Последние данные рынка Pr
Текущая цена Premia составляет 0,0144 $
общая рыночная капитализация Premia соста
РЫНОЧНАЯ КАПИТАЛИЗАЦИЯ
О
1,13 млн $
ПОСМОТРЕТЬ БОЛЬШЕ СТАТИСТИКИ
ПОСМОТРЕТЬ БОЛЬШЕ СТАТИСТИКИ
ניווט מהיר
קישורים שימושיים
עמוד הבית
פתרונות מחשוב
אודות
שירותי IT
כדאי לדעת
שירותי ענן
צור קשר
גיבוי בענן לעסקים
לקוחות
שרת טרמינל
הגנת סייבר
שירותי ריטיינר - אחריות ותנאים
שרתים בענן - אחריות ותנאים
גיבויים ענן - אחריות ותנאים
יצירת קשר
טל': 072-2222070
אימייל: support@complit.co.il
---
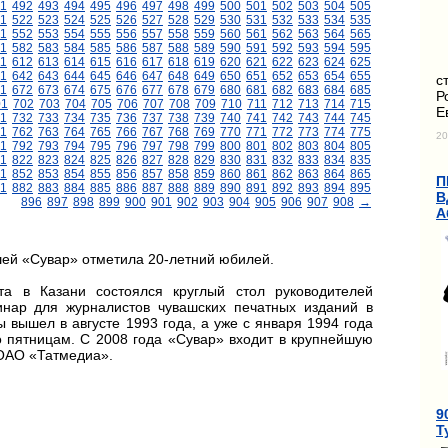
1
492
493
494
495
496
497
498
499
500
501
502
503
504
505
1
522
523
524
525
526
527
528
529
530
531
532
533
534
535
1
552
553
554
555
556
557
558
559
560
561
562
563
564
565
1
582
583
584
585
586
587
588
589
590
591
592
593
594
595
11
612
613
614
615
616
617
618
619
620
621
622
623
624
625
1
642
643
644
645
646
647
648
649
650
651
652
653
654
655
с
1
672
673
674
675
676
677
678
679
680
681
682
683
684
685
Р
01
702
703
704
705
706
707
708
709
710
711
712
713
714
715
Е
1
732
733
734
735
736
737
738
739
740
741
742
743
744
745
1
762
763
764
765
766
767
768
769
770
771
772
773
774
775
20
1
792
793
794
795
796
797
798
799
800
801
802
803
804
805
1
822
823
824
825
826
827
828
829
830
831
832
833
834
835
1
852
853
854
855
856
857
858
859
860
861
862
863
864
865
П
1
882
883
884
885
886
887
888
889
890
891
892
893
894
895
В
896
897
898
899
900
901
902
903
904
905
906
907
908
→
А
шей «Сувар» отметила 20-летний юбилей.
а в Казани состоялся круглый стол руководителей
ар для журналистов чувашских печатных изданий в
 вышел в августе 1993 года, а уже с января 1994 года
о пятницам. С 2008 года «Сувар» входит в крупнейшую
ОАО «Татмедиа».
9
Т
...
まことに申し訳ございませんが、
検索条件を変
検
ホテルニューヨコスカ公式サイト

- [Task] Go through the listing above and find each line that contains "אחריות", then copy it.

- [Exercise answer]
שירותי ריטיינר - אחריות ותנאים
שרתים בענן - אחריות ותנאים
גיבויים ענן - אחריות ותנאים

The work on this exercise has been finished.